HOUSTON (Legal Newsline) — The U.S. Equal Employment Opportunity Commission (EEOC) announced May 17 that Carolina Creek Christian Camp Inc., a business that offers summer camping and retreats in Huntsville, Texas, will pay $70,000 after allegations of pregnancy and disability discrimination.

"Demoting a pregnant employee because of a belief that a pregnancy-related condition prevents her from performing her job duties is illegal, as is firing the employee for complaining the demo­tion is discriminatory," said Rudy Sustaita, the EEOC's regional attorney in Houston.
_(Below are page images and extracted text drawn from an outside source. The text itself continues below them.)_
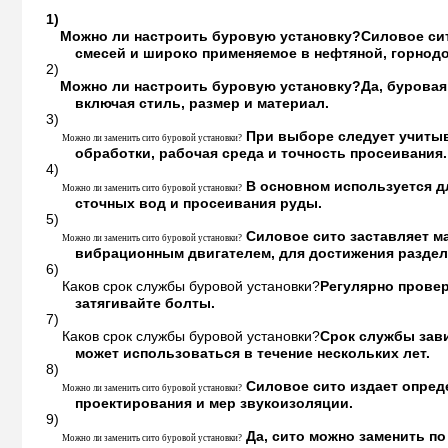
1)
Можно ли настроить буровую установку?
Силовое сит
смесей и широко применяемое в нефтяной, горно
2)
Можно ли настроить буровую установку?
Да, буровая
включая стиль, размер и материал.
3)
При выборе следует учитыв
Можно ли заменить сито буровой установки?
обработки, рабочая среда и точность просеивания.
4)
В основном используется д
Можно ли заменить сито буровой установки?
сточных вод и просеивания руды.
5)
Силовое сито заставляет м
Можно ли заменить сито буровой установки?
вибрационным двигателем, для достижения раздел
6)
Каков срок службы буровой установки?
Регулярно провер
затягивайте болты.
7)
Каков срок службы буровой установки?
Срок службы зави
может использоваться в течение нескольких лет.
8)
Силовое сито издает опред
Можно ли заменить сито буровой установки?
проектирования и мер звукоизоляции.
9)
Да, сито можно заменить п
Можно ли заменить сито буровой установки?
According to allegations, Carolina Creek demoted employee Korrie L. Reed after learning she had a complication during pregnancy. Reed had started to work as a camp registrar when she learned she was pregnant. 
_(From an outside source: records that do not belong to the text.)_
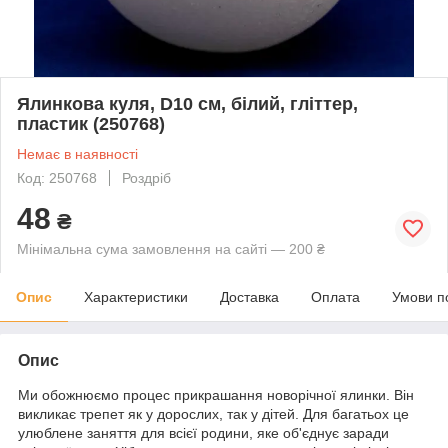
Ялинкова куля, D10 см, білий, гліттер,
пластик (250768)
Немає в наявності
Код: 250768
Роздріб
48
₴
Мінімальна сума замовлення на сайті — 200 ₴
Опис
Характеристики
Доставка
Оплата
Умови п
Опис
Ми обожнюємо процес прикрашання новорічної ялинки. Він
викликає трепет як у дорослих, так у дітей. Для багатьох це
улюблене заняття для всієї родини, яке об'єднує заради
Soon afterward, she developed gestational diabetes. Carolina Creek allegedly demoted her, stating that the job was too demanding for her due to her pregnancy and medical condition. Reed never asked for reassignment and told the company she believed its actions were illegal, she says. According to EEOC, Carolina Creek’s response was to fire her and sue her in two different lawsuits.
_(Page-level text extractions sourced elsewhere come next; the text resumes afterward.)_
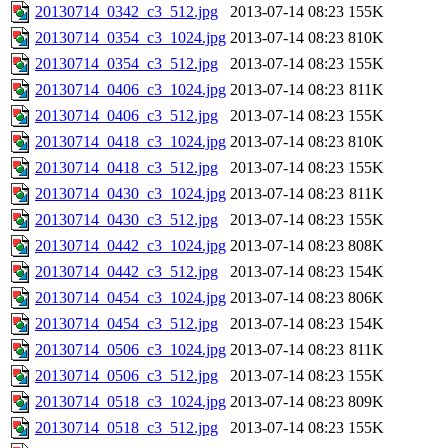
20130714_0342_c3_512.jpg
2013-07-14 08:23
155K
20130714_0354_c3_1024.jpg
2013-07-14 08:23
810K
20130714_0354_c3_512.jpg
2013-07-14 08:23
155K
20130714_0406_c3_1024.jpg
2013-07-14 08:23
811K
20130714_0406_c3_512.jpg
2013-07-14 08:23
155K
20130714_0418_c3_1024.jpg
2013-07-14 08:23
810K
20130714_0418_c3_512.jpg
2013-07-14 08:23
155K
20130714_0430_c3_1024.jpg
2013-07-14 08:23
811K
20130714_0430_c3_512.jpg
2013-07-14 08:23
155K
20130714_0442_c3_1024.jpg
2013-07-14 08:23
808K
20130714_0442_c3_512.jpg
2013-07-14 08:23
154K
20130714_0454_c3_1024.jpg
2013-07-14 08:23
806K
20130714_0454_c3_512.jpg
2013-07-14 08:23
154K
20130714_0506_c3_1024.jpg
2013-07-14 08:23
811K
20130714_0506_c3_512.jpg
2013-07-14 08:23
155K
20130714_0518_c3_1024.jpg
2013-07-14 08:23
809K
20130714_0518_c3_512.jpg
2013-07-14 08:23
155K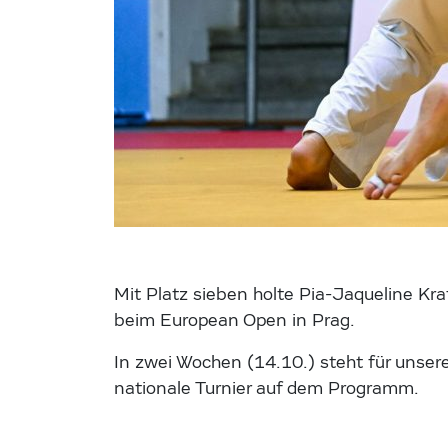
Mit Platz sieben holte Pia-Jaqueline Kr
beim European Open in Prag.
In zwei Wochen (14.10.) steht für unse
nationale Turnier auf dem Programm.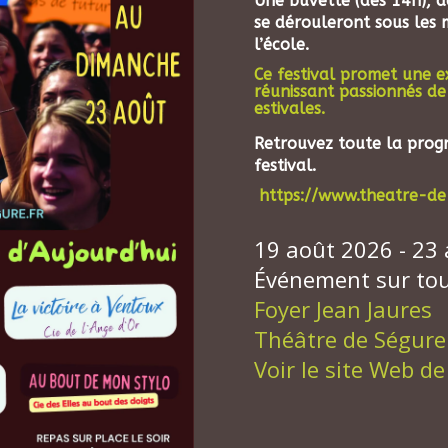
Une buvette (dès 14h), d
se dérouleront sous les 
l’école.
Ce festival promet une e
réunissant passionnés de
estivales.
Retrouvez toute la progr
festival.
https://www.theatre-de-
19 août 2026 - 23
Événement sur tou
Foyer Jean Jaures
Théâtre de Ségure
Voir le site Web de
"The day is over when an employer could force a pregnant woman out of her job because of stereo­typical, unsupported beliefs about her abilities,” said EEOC senior trial attorney Connie Gatlin, the attorney in charge of litigating the case. “A company cannot take it upon itself to remove an employee from her job because it suspects her pregnancy or a pregnancy-related medical condition may interfere with the performance of her duties."